INSTRUCTIONS TO FOLLOW: Wherever pictures occur in the entries below, leave them out and retype the rest exactly.

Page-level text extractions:
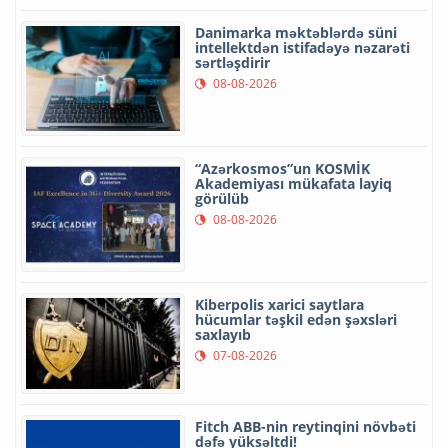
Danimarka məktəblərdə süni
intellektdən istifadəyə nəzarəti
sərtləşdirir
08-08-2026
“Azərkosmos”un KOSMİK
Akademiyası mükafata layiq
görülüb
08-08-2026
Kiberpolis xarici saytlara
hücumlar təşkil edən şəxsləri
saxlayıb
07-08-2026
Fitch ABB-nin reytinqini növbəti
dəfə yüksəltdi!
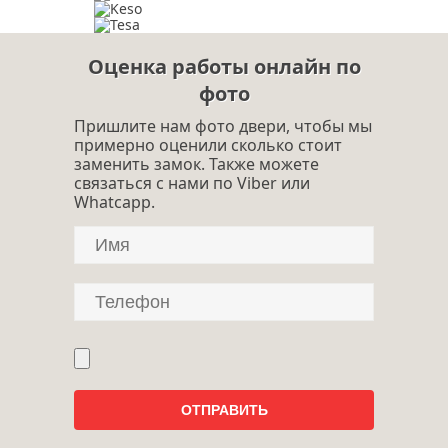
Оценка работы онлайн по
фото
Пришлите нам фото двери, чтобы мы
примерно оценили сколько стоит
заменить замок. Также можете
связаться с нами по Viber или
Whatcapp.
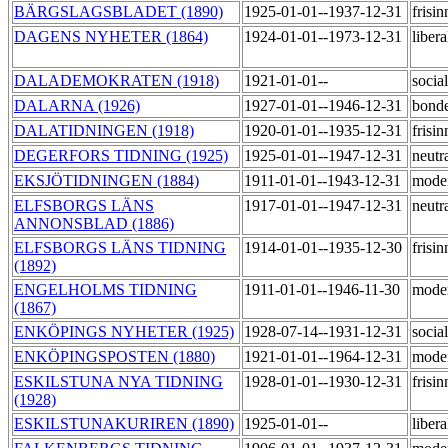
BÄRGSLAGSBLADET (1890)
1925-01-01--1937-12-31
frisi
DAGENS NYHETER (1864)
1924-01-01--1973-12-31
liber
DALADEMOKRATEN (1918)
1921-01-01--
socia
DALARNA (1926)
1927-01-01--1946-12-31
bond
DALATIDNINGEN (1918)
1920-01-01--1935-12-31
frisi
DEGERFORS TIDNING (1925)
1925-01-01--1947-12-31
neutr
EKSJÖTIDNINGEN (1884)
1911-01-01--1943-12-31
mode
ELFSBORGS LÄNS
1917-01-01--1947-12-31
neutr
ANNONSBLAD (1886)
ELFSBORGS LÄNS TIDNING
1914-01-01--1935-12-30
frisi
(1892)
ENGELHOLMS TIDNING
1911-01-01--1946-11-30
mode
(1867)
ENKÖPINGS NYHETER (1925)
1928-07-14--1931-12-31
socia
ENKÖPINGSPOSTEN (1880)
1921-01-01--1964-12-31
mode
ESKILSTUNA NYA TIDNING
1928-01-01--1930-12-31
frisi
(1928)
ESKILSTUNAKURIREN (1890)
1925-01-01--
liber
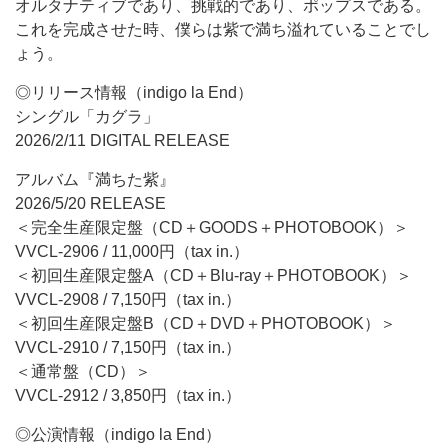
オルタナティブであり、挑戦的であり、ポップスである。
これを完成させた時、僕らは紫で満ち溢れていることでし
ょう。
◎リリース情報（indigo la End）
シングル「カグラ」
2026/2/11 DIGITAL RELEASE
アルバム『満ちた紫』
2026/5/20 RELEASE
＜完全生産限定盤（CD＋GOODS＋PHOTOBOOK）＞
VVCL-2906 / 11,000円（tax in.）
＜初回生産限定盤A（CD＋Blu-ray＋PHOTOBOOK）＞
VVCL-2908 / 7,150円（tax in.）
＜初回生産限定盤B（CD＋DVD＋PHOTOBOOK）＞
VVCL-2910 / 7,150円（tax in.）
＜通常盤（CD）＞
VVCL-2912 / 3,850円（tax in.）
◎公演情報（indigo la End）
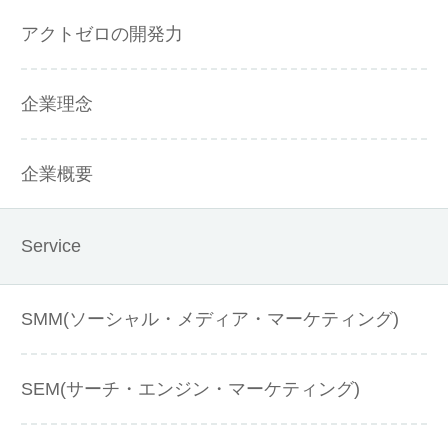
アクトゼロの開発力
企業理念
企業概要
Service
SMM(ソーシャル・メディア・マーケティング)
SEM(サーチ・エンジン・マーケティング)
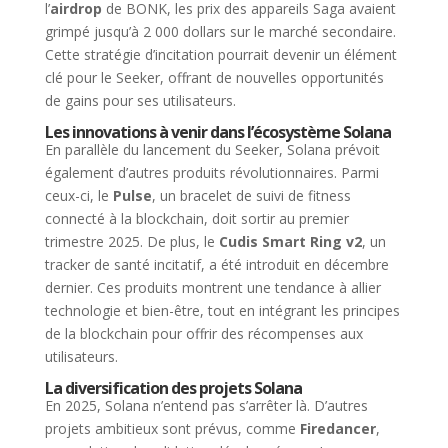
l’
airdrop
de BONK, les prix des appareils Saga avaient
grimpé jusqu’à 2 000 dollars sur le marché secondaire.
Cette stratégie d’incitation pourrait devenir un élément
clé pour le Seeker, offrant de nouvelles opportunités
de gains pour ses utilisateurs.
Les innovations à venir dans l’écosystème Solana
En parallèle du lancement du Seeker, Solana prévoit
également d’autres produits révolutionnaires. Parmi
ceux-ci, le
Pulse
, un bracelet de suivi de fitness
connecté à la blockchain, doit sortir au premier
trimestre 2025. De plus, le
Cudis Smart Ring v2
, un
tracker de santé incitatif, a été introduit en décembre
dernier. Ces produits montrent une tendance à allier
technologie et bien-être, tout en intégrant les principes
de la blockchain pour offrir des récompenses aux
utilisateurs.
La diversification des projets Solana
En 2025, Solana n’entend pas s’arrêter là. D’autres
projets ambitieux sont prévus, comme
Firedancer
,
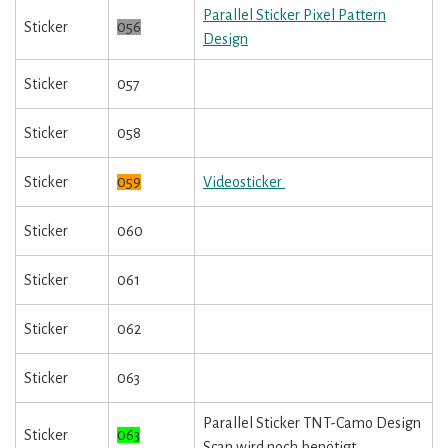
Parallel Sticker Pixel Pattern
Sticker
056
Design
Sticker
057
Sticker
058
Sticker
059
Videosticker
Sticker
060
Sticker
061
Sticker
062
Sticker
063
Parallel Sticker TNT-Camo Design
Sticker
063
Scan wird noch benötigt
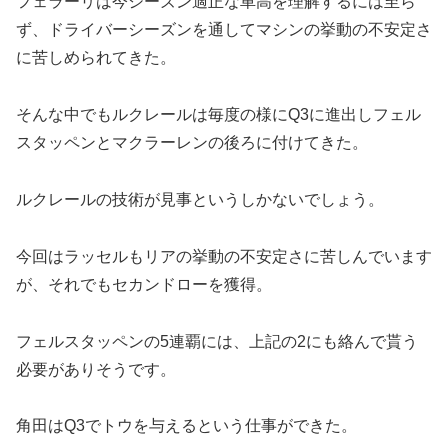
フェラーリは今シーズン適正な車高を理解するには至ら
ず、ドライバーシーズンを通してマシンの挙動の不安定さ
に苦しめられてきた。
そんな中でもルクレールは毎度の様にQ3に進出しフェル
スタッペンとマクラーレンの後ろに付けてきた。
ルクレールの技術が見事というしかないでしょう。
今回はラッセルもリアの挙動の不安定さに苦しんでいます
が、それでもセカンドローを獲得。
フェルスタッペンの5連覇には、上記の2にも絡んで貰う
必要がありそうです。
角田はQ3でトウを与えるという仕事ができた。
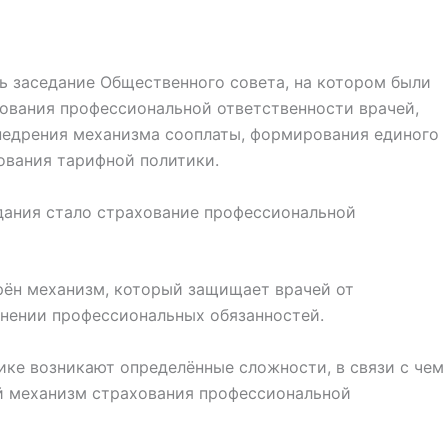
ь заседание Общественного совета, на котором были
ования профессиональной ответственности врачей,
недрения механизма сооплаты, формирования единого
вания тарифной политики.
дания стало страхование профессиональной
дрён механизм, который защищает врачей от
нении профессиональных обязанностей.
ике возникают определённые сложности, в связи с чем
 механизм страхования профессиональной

TASK OUTPUT:
Danimarka məktəblərdə süni
intellektdən istifadəyə nəzarəti
sərtləşdirir
08-08-2026
“Azərkosmos”un KOSMİK
Akademiyası mükafata layiq
görülüb
08-08-2026
Kiberpolis xarici saytlara
hücumlar təşkil edən şəxsləri
saxlayıb
07-08-2026
Fitch ABB-nin reytinqini növbəti
dəfə yüksəltdi!
Оценка работы онлайн по
фото
Пришлите нам фото двери, чтобы мы
примерно оценили сколько стоит
заменить замок. Также можете
связаться с нами по Viber или
Whatcapp.
BÄRGSLAGSBLADET (1890)
1925-01-01--1937-12-31
frisi
DAGENS NYHETER (1864)
1924-01-01--1973-12-31
liber
DALADEMOKRATEN (1918)
1921-01-01--
socia
DALARNA (1926)
1927-01-01--1946-12-31
bond
DALATIDNINGEN (1918)
1920-01-01--1935-12-31
frisi
DEGERFORS TIDNING (1925)
1925-01-01--1947-12-31
neutr
EKSJÖTIDNINGEN (1884)
1911-01-01--1943-12-31
mode
ELFSBORGS LÄNS
1917-01-01--1947-12-31
neutr
ANNONSBLAD (1886)
ELFSBORGS LÄNS TIDNING
1914-01-01--1935-12-30
frisi
(1892)
ENGELHOLMS TIDNING
1911-01-01--1946-11-30
mode
(1867)
ENKÖPINGS NYHETER (1925)
1928-07-14--1931-12-31
socia
ENKÖPINGSPOSTEN (1880)
1921-01-01--1964-12-31
mode
ESKILSTUNA NYA TIDNING
1928-01-01--1930-12-31
frisi
(1928)
ESKILSTUNAKURIREN (1890)
1925-01-01--
liber
オルタナティブであり、挑戦的であり、ポップスである。
これを完成させた時、僕らは紫で満ち溢れていることでし
ょう。
◎リリース情報（indigo la End）
シングル「カグラ」
2026/2/11 DIGITAL RELEASE
アルバム『満ちた紫』
2026/5/20 RELEASE
＜完全生産限定盤（CD＋GOODS＋PHOTOBOOK）＞
VVCL-2906 / 11,000円（tax in.）
＜初回生産限定盤A（CD＋Blu-ray＋PHOTOBOOK）＞
VVCL-2908 / 7,150円（tax in.）
＜初回生産限定盤B（CD＋DVD＋PHOTOBOOK）＞
VVCL-2910 / 7,150円（tax in.）
＜通常盤（CD）＞
VVCL-2912 / 3,850円（tax in.）
◎公演情報（indigo la End）
アクトゼロの開発力
企業理念
企業概要
Service
SMM(ソーシャル・メディア・マーケティング)
SEM(サーチ・エンジン・マーケティング)
l’
airdrop
de BONK, les prix des appareils Saga avaient
grimpé jusqu’à 2 000 dollars sur le marché secondaire.
Cette stratégie d’incitation pourrait devenir un élément
clé pour le Seeker, offrant de nouvelles opportunités
de gains pour ses utilisateurs.
Les innovations à venir dans l’écosystème Solana
En parallèle du lancement du Seeker, Solana prévoit
également d’autres produits révolutionnaires. Parmi
ceux-ci, le
Pulse
, un bracelet de suivi de fitness
connecté à la blockchain, doit sortir au premier
trimestre 2025. De plus, le
Cudis Smart Ring v2
, un
tracker de santé incitatif, a été introduit en décembre
dernier. Ces produits montrent une tendance à allier
technologie et bien-être, tout en intégrant les principes
de la blockchain pour offrir des récompenses aux
utilisateurs.
La diversification des projets Solana
En 2025, Solana n’entend pas s’arrêter là. D’autres
projets ambitieux sont prévus, comme
Firedancer
,
Parallel Sticker Pixel Pattern
Sticker
056
Design
Sticker
057
Sticker
058
Sticker
059
Videosticker
Sticker
060
Sticker
061
Sticker
062
Sticker
063
Parallel Sticker TNT-Camo Design
Sticker
063
Scan wird noch benötigt
フェラーリは今シーズン適正な車高を理解するには至ら
ず、ドライバーシーズンを通してマシンの挙動の不安定さ
に苦しめられてきた。
そんな中でもルクレールは毎度の様にQ3に進出しフェル
スタッペンとマクラーレンの後ろに付けてきた。
ルクレールの技術が見事というしかないでしょう。
今回はラッセルもリアの挙動の不安定さに苦しんでいます
が、それでもセカンドローを獲得。
フェルスタッペンの5連覇には、上記の2にも絡んで貰う
必要がありそうです。
角田はQ3でトウを与えるという仕事ができた。
ь заседание Общественного совета, на котором были
ования профессиональной ответственности врачей,
недрения механизма сооплаты, формирования единого
вания тарифной политики.
дания стало страхование профессиональной
дрён механизм, который защищает врачей от
нении профессиональных обязанностей.
ике возникают определённые сложности, в связи с чем
 механизм страхования профессиональной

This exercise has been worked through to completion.